Senate debates

Thursday, 1 March 2007

Nuclear Power

4:58 pm

Photo of Rachel SiewertRachel Siewert (WA, Australian Greens) Share this | Hansard source

The Greens opposition to nuclear power stations is firmly on the record. We will be supporting this motion. However, with the greatest respect to the Labor Party, I am mystified as to how they can take a strong position against nuclear power whilst gearing up to open up uranium mining. I would like someone to explain to me how nuclear power can be too expensive and too unsafe for Australia, but cheap and safe enough for Indonesia, China and India. I hope the ALP do not opt to open up their uranium mining policy. Unfortunately, I believe that, if they do, it will affect the credibility of their stance on issues such as nuclear waste and nuclear power stations.
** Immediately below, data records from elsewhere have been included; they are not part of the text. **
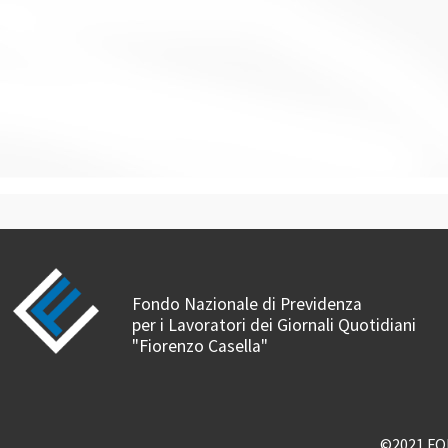
Fondo Nazionale di Previdenza
per i Lavoratori dei Giornali Quotidiani
"Fiorenzo Casella"
©2021 FOND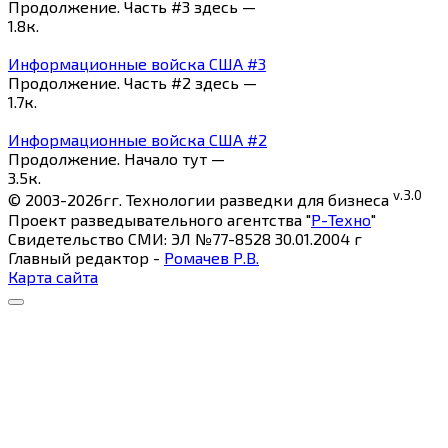
Продолжение. Часть #3 здесь —
1.8к.
Информационные войска США #3
Продолжение. Часть #2 здесь —
1.7к.
Информационные войска США #2
Продолжение. Начало тут —
3.5к.
v.3.0
© 2003-2026гг. Технологии разведки для бизнеса
Проект разведывательного агентства "
Р-Техно
"
Свидетельство СМИ: ЭЛ №77-8528 30.01.2004 г
Главный редактор -
Ромачев Р.В.
Карта сайта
The government have at least had a consistent position on all these things. They are keen to embrace all things nuclear. The Prime Minister has clearly hitched his political fortunes to this unpredictable industry. The fact is that, despite all the hype about this nuclear renaissance, this is a failed industry. It has never lived up to its promises and its sudden re-emergence as a political issue in Australia signals a total failure of imagination on behalf of the government.

The Prime Minister’s campaign to resurrect the 1950s dream of nuclear power stations should have been pronounced dead in the water of the Switkowski review. This hand-picked, pro-nuclear panel used a highly optimistic set of assumptions favouring nuclear energy and still concluded that public subsidies or carbon taxes would be needed to make the nuclear industry competitive—that is, before realistic estimates of decommissioning, comprehensive insurance, research and development, waste transport, mine rehabilitation and waste are factored in. Of course, the same carbon taxes that potentially could help nuclear industries and energies are very helpful for renewable energies and would help the renewable energy industry take off, as they have in other parts of the world. However, unlike nuclear power stations, they could be installed virtually overnight and they will not leave a legacy of hazardous waste lying around for millions of years all over Australia.